Buxtehude/Jork. Ein neues Projekt an der Hochschule 21 entwickelt ein autonomes Fahrzeug, das Apfelkisten zwischen den Bäumen abholt.
Im kommenden Jahr soll ein kleiner Elektrobus der Hochbahn im Probebetrieb völlig autonom und ohne Fahrer durch die HafenCity rollen. Und auch die Hamburger S-Bahn plant einen autonomen Zug, der 2021 testweise zwischen Berliner Tor und Bergdorf fahren könnte: Kein Zweifel, autonome Fahrzeuge könnten schon bald zum üblichen Verkehrsbild gehören. Einen Schritt weiter in dieser Technik ist nun ein Projekt der Buxtehuder Hochschule 21 in Kooperation mit dem Jorker Landmaschinen-Betrieb PWH: Beide entwickeln derzeit einen digitalen Erntehelfer, der nicht nur autonom wie eine Bahn zwischen Stationen in den Obstplantagen pendeln soll, sondern aktiv bei der Ernte unterstützt.

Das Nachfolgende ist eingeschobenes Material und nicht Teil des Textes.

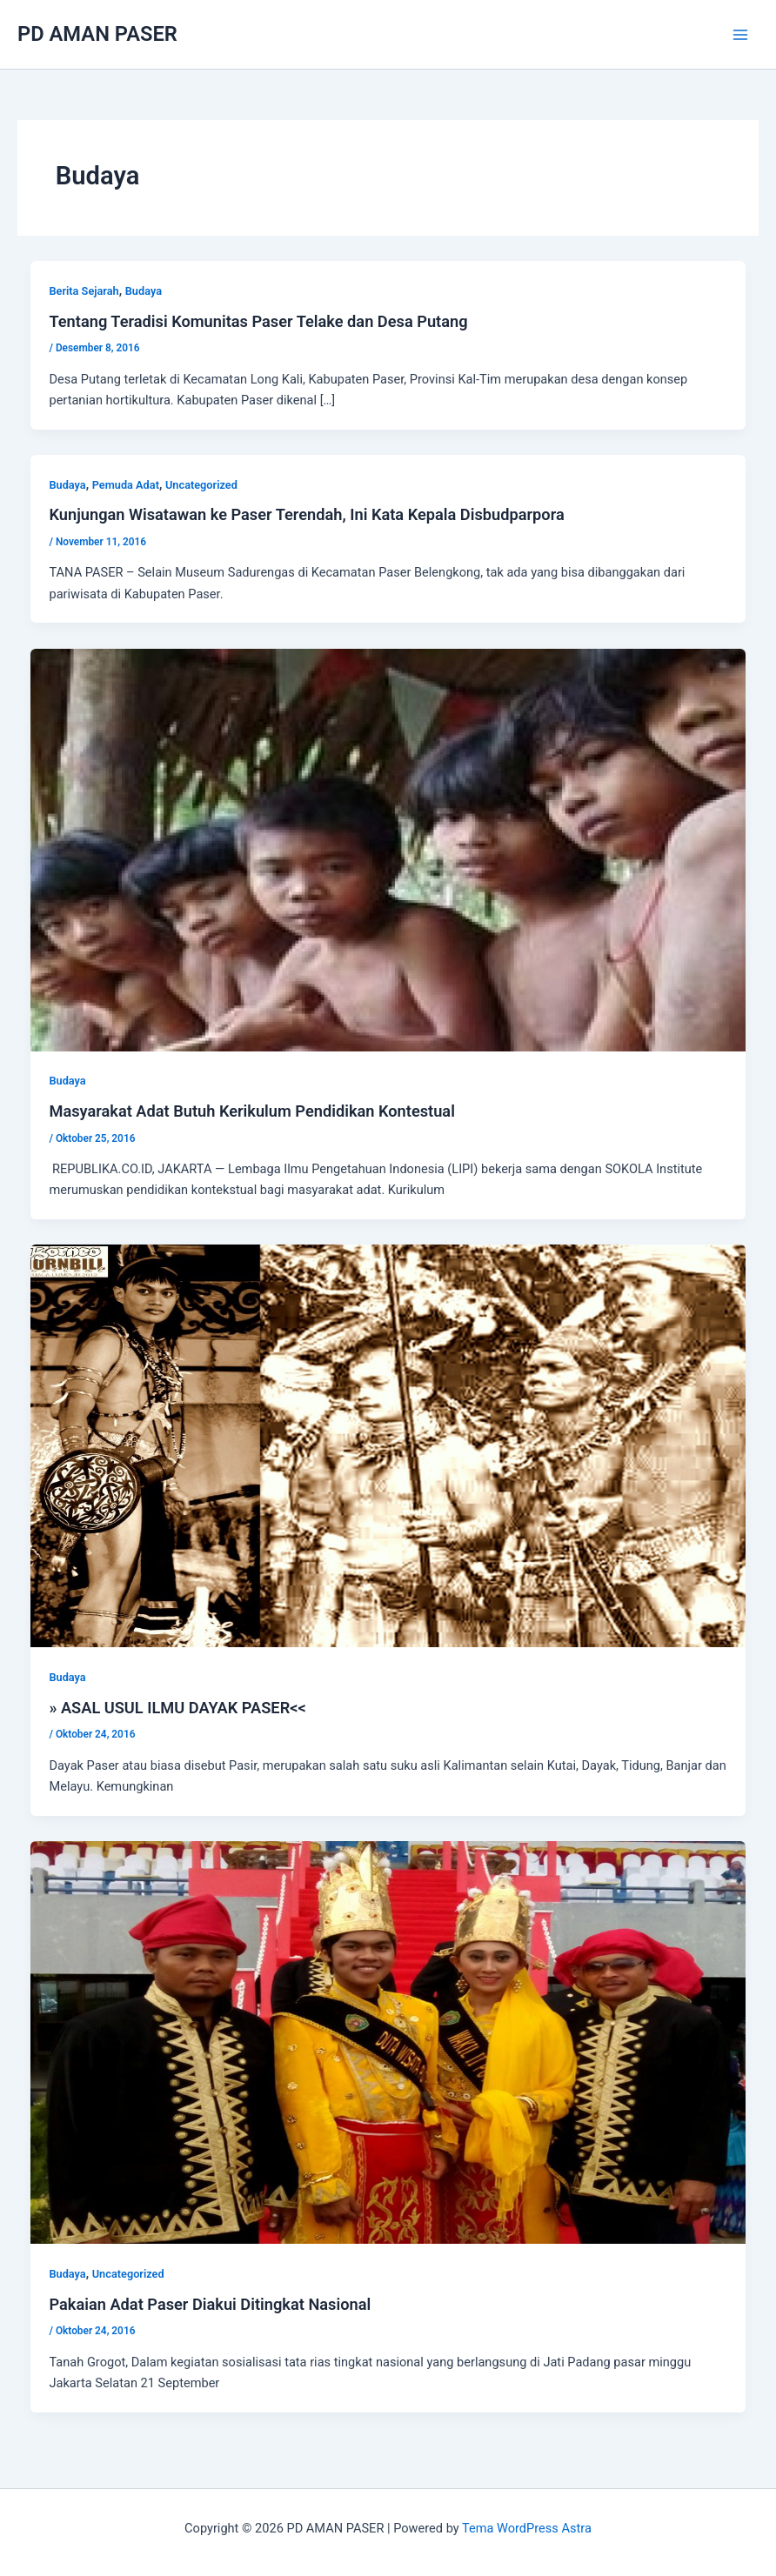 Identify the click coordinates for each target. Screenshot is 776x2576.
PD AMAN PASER (97, 34)
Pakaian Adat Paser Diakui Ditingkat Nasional (210, 2304)
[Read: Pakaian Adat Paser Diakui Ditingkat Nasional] (388, 2041)
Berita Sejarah (83, 290)
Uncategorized (201, 484)
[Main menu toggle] (740, 35)
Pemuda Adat (125, 484)
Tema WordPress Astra (527, 2528)
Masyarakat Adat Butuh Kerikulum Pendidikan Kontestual (251, 1111)
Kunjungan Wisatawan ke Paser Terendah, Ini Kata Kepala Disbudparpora (306, 514)
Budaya (143, 290)
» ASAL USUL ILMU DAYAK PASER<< (177, 1707)
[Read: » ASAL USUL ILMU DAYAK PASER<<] (388, 1445)
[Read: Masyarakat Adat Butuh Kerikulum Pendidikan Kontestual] (388, 849)
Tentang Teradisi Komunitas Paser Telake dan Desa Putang (258, 321)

Ernte-Roboter soll gefüllte Apfelkisten erkennen und wegbringen
Zunächst indem er Obstkisten automatisch abtransportiert. Der Ernte-Roboter soll erkennen, wann sie gefüllt sind, wissen, wo sie abgestellt werden und „sich völlig autonom in der gesamten Fläche zurechtfinden“, wie jetzt der Projektleiter und Wissenschaftliche Mitarbeiter Alexander Kammann bei der ersten öffentlichen Präsentation des Projekts sagte. Eine Aufgabe, die gar nicht so einfach sein dürfte, wie er erläuterte. Der autonome Erntehelfer fährt eben nicht über Gleise oder glatte Straßen, er muss auch mit matschigem Untergrund zurechtkommen, darf nicht in Gräben rutschen, muss Bäume, Zäune und natürlich Menschen und Tiere erkennen können und er muss immerhin 500 Kilogramm schwere Kisten stemmen. Zahlreiche Sensoren und GPS-Navigation sollen ihn dabei lenken.
Perspektivisch, so Kammann, seien auch noch eine Reihe weiterer landwirtschaftlicher Aufgaben möglich. Etwa Mulchen oder Hacken – „monotone Arbeiten“, die er abnehmen kann.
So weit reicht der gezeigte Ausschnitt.